Dataset entries:

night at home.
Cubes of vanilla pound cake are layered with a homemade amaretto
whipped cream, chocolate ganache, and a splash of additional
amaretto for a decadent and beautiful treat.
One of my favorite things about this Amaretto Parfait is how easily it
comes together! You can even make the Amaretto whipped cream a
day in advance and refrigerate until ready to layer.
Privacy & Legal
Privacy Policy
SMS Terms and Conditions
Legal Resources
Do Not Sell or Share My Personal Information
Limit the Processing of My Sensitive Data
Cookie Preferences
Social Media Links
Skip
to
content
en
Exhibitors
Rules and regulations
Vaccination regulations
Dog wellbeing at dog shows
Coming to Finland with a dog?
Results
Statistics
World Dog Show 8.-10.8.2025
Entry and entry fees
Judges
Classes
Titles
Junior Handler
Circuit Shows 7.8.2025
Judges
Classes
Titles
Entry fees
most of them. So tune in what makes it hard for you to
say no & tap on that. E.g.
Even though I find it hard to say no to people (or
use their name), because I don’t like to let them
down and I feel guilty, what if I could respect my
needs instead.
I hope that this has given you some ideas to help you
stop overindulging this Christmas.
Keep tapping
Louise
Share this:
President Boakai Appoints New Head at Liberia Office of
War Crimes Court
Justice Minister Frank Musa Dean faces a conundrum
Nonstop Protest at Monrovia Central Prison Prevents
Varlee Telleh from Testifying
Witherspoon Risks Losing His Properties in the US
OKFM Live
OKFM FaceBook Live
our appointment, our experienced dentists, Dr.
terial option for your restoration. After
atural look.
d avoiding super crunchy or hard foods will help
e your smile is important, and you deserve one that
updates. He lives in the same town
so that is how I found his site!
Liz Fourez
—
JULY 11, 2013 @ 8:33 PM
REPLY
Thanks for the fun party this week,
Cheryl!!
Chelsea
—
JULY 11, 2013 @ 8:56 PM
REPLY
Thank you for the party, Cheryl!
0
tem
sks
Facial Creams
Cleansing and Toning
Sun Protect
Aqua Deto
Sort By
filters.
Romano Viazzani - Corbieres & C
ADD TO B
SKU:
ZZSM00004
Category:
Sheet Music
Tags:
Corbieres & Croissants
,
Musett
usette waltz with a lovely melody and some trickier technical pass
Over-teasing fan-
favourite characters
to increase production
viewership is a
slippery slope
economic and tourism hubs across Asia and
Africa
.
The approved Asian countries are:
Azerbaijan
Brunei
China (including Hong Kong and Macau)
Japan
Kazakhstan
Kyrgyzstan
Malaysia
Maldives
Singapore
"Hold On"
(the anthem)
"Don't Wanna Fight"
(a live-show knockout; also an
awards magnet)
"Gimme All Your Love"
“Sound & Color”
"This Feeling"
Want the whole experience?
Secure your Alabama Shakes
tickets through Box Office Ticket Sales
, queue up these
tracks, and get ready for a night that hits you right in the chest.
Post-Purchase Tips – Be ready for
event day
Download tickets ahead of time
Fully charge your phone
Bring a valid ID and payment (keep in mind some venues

What this task involves: The answer should consist solely of the lines from the first line above through the one with "Varlee Telleh from Testifying", both included, repeated exactly.

Exercise answer:
night at home.
Cubes of vanilla pound cake are layered with a homemade amaretto
whipped cream, chocolate ganache, and a splash of additional
amaretto for a decadent and beautiful treat.
One of my favorite things about this Amaretto Parfait is how easily it
comes together! You can even make the Amaretto whipped cream a
day in advance and refrigerate until ready to layer.
Privacy & Legal
Privacy Policy
SMS Terms and Conditions
Legal Resources
Do Not Sell or Share My Personal Information
Limit the Processing of My Sensitive Data
Cookie Preferences
Social Media Links
Skip
to
content
en
Exhibitors
Rules and regulations
Vaccination regulations
Dog wellbeing at dog shows
Coming to Finland with a dog?
Results
Statistics
World Dog Show 8.-10.8.2025
Entry and entry fees
Judges
Classes
Titles
Junior Handler
Circuit Shows 7.8.2025
Judges
Classes
Titles
Entry fees
most of them. So tune in what makes it hard for you to
say no & tap on that. E.g.
Even though I find it hard to say no to people (or
use their name), because I don’t like to let them
down and I feel guilty, what if I could respect my
needs instead.
I hope that this has given you some ideas to help you
stop overindulging this Christmas.
Keep tapping
Louise
Share this:
President Boakai Appoints New Head at Liberia Office of
War Crimes Court
Justice Minister Frank Musa Dean faces a conundrum
Nonstop Protest at Monrovia Central Prison Prevents
Varlee Telleh from Testifying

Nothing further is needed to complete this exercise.